Christians in Library, Information
and Archive Work

 

It's only a story, but...

 

Diana Guthrie reports on the 2011 lecture...

LCF members returned to the Reading International Solidarity Centre on Saturday 1 October 2011 to hear this year's annual public lecture given by Dave Roberts, author of The Twilight Gospel and other books.

Dave Roberts started by putting popular literature into its historical context. Pre-literate society depended on oral story-telling for entertainment, and as more and more people learned to read and write, the newly literate wanted something entertaining to read. Fiction has been enormously important in the growth of literacy, with Christians involved from the beginning, from the Sunday School movement and the 18th century desire for edifying literature, to the growth of the woman’s magazine; many publishers (even Mills & Boon!) have Christian roots. However, the 1960s counter-culture, fascinated by myth and world religions, loosened the hold that Christianity had on fiction. This created a new openness in the West to other world-views, and the resulting fiction picked up and combined elements from the Christian and the mythical traditions.

Earlier thinkers, such as Isaac Newton, had few difficulties in marrying scientific materialism with spirituality, and although since World War II there has been a strong emphasis on rationalism, this does not seem to have dented the popularity of mystical or Christian fiction. It’s reckoned that one in twenty of the world’s population has read Dan Brown and Stephenie Meyer, who look for spirituality within materialism – but it’s a spirituality arising from within the person (not from God). Atlantis – the mythical city that disappeared beneath the waves, taking with it many supernatural powers – has proved to be fertile ground for these writers, who have built on the idea of the supernatural being not drowned but merely submerged, just waiting for the right conditions to bring it back again.

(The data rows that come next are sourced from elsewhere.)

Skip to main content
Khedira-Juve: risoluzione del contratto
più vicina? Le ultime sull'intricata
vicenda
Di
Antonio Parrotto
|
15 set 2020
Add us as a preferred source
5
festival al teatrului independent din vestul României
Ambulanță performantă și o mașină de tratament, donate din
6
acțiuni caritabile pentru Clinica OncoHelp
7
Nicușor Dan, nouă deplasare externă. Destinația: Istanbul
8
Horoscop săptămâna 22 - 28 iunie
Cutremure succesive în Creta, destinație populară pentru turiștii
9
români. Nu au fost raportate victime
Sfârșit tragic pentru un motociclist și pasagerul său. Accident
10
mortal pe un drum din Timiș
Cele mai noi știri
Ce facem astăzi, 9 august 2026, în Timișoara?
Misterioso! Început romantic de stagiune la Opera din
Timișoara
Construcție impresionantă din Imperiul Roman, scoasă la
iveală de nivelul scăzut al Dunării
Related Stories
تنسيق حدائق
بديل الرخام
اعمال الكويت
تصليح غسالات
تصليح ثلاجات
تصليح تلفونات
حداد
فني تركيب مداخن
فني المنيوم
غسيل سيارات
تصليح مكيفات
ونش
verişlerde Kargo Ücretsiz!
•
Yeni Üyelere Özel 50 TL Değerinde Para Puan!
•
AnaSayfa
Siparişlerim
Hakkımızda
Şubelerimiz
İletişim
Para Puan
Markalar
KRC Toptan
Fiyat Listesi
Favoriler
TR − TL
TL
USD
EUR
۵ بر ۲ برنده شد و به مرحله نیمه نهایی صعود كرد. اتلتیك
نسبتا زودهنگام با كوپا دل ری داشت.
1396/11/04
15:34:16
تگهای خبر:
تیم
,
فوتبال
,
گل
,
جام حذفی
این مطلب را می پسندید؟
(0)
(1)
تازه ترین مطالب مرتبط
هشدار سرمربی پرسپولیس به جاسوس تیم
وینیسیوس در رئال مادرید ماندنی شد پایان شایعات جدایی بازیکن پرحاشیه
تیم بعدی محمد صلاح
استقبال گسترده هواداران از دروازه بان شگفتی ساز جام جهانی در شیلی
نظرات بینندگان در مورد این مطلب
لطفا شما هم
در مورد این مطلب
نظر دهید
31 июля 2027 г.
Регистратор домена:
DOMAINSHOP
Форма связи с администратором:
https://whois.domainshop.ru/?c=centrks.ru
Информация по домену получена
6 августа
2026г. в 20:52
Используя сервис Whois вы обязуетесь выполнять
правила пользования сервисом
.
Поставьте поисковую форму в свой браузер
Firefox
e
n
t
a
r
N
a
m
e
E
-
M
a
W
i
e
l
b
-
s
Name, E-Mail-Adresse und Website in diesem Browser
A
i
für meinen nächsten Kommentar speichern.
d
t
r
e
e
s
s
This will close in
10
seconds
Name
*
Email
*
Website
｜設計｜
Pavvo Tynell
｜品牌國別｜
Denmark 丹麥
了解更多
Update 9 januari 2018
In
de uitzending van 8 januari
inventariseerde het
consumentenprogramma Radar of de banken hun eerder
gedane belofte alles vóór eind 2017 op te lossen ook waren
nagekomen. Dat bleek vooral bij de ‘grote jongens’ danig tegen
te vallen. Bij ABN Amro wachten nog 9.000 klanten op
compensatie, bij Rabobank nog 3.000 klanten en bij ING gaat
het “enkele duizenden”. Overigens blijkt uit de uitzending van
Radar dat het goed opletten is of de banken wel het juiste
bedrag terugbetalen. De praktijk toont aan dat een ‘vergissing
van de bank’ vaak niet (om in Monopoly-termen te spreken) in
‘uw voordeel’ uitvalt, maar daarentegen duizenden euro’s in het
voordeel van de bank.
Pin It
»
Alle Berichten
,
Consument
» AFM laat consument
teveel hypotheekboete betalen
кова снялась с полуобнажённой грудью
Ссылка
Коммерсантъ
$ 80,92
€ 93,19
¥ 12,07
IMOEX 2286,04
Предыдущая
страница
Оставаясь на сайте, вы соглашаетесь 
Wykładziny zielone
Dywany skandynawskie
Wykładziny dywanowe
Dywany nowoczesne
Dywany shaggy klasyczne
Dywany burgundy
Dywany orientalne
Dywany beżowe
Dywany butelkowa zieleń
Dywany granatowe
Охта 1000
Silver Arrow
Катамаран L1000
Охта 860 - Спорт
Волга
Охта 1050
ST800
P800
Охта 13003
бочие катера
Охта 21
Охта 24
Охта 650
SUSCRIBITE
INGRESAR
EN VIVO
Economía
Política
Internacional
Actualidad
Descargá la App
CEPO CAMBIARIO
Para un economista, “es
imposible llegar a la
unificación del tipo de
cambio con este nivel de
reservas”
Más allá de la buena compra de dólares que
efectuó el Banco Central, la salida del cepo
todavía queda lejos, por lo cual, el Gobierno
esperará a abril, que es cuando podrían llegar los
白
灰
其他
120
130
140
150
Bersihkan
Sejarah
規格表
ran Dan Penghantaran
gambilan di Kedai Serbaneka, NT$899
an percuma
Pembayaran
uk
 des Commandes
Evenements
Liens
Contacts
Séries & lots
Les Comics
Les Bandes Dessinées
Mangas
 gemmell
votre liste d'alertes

What have been the traditional Christian approaches to this?

First of all – radical denouncement; this approach finds even the work of Tolkien and C. S. Lewis very dubious, and tars most non-overtly-Christian fiction as dangerous stuff. But ‘the occult’ encompasses an enormous range of beliefs, from ‘nature religions’ to Satanism; so-called ‘white magic’ throws up quite different ethical concerns from the evil of Satanism, so they need different approaches.

Secondly - ‘it’s only a story’, an approach that looks for a redemptive analogy, trying to link the good in the story to Scripture. And indeed this approach has sound antecedents, as St. Paul, in particular, was obviously familiar with Roman beliefs and mystical religions and was happy to use them as a bridge to his hearers. Writing a story is one of the best ways of popularising an idea, as witnessed by Dan Brown’s use of the Jesus-married-to-Mary-Magdalene theory, which has been around for centuries.

Thirdly - prophetic discernment. Can a mythical story contain truth? Many myths (such as the flood myth, which occurs in so many traditions) obviously do. We need to take a step back to look not just at the details, but at the meaning at the heart of the myth – what is it trying to say? Parables are a wonderful example of how a deep truth can be clothed in a story.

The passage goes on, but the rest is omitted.